The initial response of the Los Angeles Police Department is unhurried and faintly condescending, a chill indication of what is to follow. Five months later, the city’s publicity-seeking police chief (Colm Feore) reveals that the boy has turned up in a small town in the Mid West, and stages a reunion. But this boy is clearly not Walter. When Christine points this out to anyone who will listen, she is treated first as a hysterical fool and then as a dangerous lunatic. With the help of a campaigning minister Gustav Briegleb (John Malkovich), Christine confronts the authorities and exposes the corruption and incompetence in the LAPD in order to continue the search for her son.

At its best, Changeling is a frightening and effective parable of stained innocence and endemic corruption. Time and again, the people charged with protecting Christine; the arrogant police captain (Jeffrey Donovan), the sneering doctor (Peter Gerety), the sadistic psychiatrist (Denis O’Hare), reveal themselves as misogynistic and self-serving bullies. Christine’s trial at the hands of these men is enough to carry the entire film but in switching from her point of view, the film overburdens itself.

What begins as a mystery-thriller becomes an impassioned issue film when Christine is thrown to the wolves of the LAPD, then transforms into a Cuckoo’s Nest style medical drama. Later, in another change of tone, Eastwood skirts around the tropes of the serial killer film before climaxing in a series of courtroom scenes that bring us from a condemnation of corruption to a pointedly one-sided discussion on the death penalty. It is interesting to read that Eastwood shot Changeling from the first draft of J. Michael Straczynski’s exhaustively researched script, something almost unheard of in Hollywood where scripts can go through dozens of revisions from various writers. Another point of view might have retained the same elements but arranged them in a less awkward form.

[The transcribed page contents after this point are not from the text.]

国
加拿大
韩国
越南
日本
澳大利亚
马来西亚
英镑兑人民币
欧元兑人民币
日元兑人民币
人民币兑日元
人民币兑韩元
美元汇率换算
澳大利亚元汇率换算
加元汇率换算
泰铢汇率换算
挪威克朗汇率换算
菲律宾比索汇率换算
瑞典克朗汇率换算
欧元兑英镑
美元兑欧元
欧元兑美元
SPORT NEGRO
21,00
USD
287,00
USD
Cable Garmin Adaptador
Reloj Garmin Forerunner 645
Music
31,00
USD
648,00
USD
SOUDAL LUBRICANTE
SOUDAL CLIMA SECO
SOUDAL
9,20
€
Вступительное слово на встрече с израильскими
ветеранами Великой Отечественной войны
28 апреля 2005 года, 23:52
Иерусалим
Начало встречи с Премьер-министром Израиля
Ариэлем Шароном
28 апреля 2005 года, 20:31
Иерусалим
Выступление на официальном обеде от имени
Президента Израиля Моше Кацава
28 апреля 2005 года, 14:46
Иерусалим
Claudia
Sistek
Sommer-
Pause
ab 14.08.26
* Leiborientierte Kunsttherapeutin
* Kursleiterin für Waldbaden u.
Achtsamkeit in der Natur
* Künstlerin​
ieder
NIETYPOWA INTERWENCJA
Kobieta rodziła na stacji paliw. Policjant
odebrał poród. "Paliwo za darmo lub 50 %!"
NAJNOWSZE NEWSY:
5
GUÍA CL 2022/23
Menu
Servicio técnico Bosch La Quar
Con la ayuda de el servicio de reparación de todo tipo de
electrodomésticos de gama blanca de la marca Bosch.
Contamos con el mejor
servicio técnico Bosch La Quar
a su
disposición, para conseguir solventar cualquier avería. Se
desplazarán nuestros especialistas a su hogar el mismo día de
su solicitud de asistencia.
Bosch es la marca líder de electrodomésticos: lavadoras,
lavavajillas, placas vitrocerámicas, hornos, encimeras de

The innovation shown in bringing 1920s Los Angeles to the screen in recreating entire streets, cityscapes and generating crowds of digital background actors is not fully matched by the story which carries the ring of truth but is perhaps too conventionally told. Ambitious and affecting, Changeling just fails to cohere as the epic tragedy it wants to be, the sad saga of Christine’s battle with the authorities overshadowed by the adjoining history of the Chicken Coop Murders, the two stories connected by history but uncomfortably crushed together here.

We are interested in Christine, in her struggle for truth and justice, and once she achieves that, the actuality of the case, the hows and whys and whens, carry very little meaning. In attempting to widen the scope of his story, Eastwood loses track of his central focus, ultimately attempting to bring both sides to a conclusion in an unwieldy double court case, cross-cutting between both in a muddled rush of endings.

Regardless, at the centre of the film is a brilliant performance from Angelina Jolie, a shy, tender woman whose life is shattered and mounts a ferocious battle to put it back together. Jolie’s intimate, emotional turn works because we endure it with her; it is not just a series of events. Changeling is not ‘based on a true story’, the title card bravely announces it is as ‘a true story’, every scene is based on an attributable historical record. This shocking veracity gives Jolie’s performance even more power, and she wields it with tremendous ability.

I have abandoned my increasingly strained efforts to craft punning headlines for the reviews. It was all getting a bit stupid. I'll use the film's title from now on.